Researchers at Baylor College of Medicine have reported a significant breakthrough in human norovirus (HuNoV) research, overcoming a major limitation in continuous viral cultivation. Norovirus is a leading cause of acute viral gastroenteritis worldwide, with severe outcomes primarily among young children, the elderly, and immunocompromised individuals.

There are currently no approved vaccines or antiviral therapies, with management relying on supportive care.

Overcoming Previous Limitations

Previous research in 2016 allowed scientists to grow HuNoV in human intestinal enteroids (HIEs), also known as 'mini-guts.' However, this method prevented continuous replication, as the virus would stop growing after a few rounds. This limitation hindered the development of stable viral stocks and required reliance on limited and inconsistent patient stool samples for experiments.

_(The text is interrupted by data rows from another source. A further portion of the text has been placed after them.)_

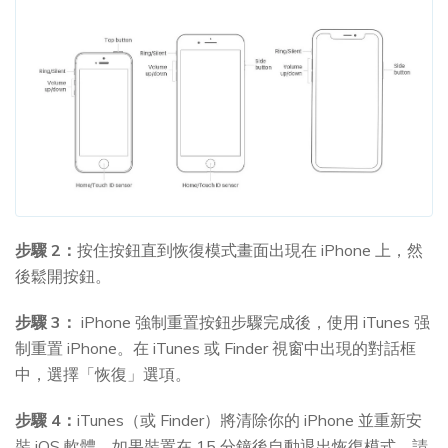
步驟 2：
按住按鈕直到恢復模式畫面出現在 iPhone 上，然
後鬆開按鈕。
步驟 3：
iPhone 強制重置按鈕步驟完成後，使用 iTunes 强
制重置 iPhone。在 iTunes 或 Finder 視窗中出現的對話框
中，選擇「恢復」選項。
步驟 4：
iTunes（或 Finder）將清除你的 iPhone 並重新安
裝 iOS 軟體。如果裝置在 15 分鐘後自動退出恢復模式，請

Uncovering the Restriction Factor

To address this challenge, the research team investigated factors restricting viral replication. Using RNA sequencing, they discovered that infected HIEs produced high levels of specific chemokines—molecules involved in immune responses. These key chemokines identified were CXCL10, CXCL11, and CCL5.

A Drug-Enabled Solution

The team found that blocking the signaling of these chemokines with a drug called TAK 779 dramatically increased norovirus replication in HIE cultures. This intervention allowed the virus to spread throughout the cells, enabling 10 to 15 consecutive passages.

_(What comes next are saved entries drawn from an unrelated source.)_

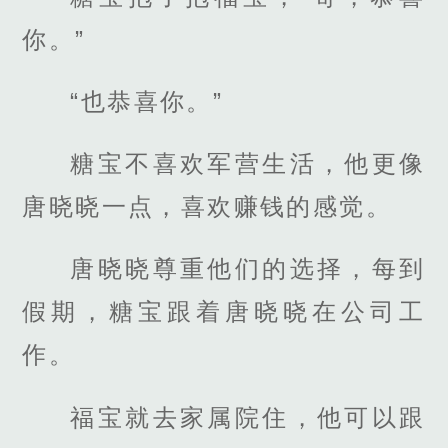
你。”
“也恭喜你。”
糖宝不喜欢军营生活，他更像
唐晓晓一点，喜欢赚钱的感觉。
唐晓晓尊重他们的选择，每到
假期，糖宝跟着唐晓晓在公司工
作。
福宝就去家属院住，他可以跟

This achievement allows for the generation of consistent batches of infectious virus from lab cultures, a capability researchers have sought for decades.

Strain-Specific Responses

The study also noted that not all HuNoV strains responded identically to TAK 779. While it significantly enhanced the replication of GII.3, GII.17, and GI.1 strains, it did not improve growth for GII.4 strains, which are the most common cause of human outbreaks. This difference is attributed to GII.4 viruses not triggering the same chemokine secretion in HIEs, suggesting a different limiting process for their growth. Efforts are ongoing to optimize HIE culture conditions for GII.4 and other HuNoV strains.

Future Implications

This breakthrough represents a substantial advancement for norovirus research. It will facilitate comprehensive studies of viral structure, accelerate antiviral drug screening, and aid in vaccine development, even for laboratories without access to patient stool samples.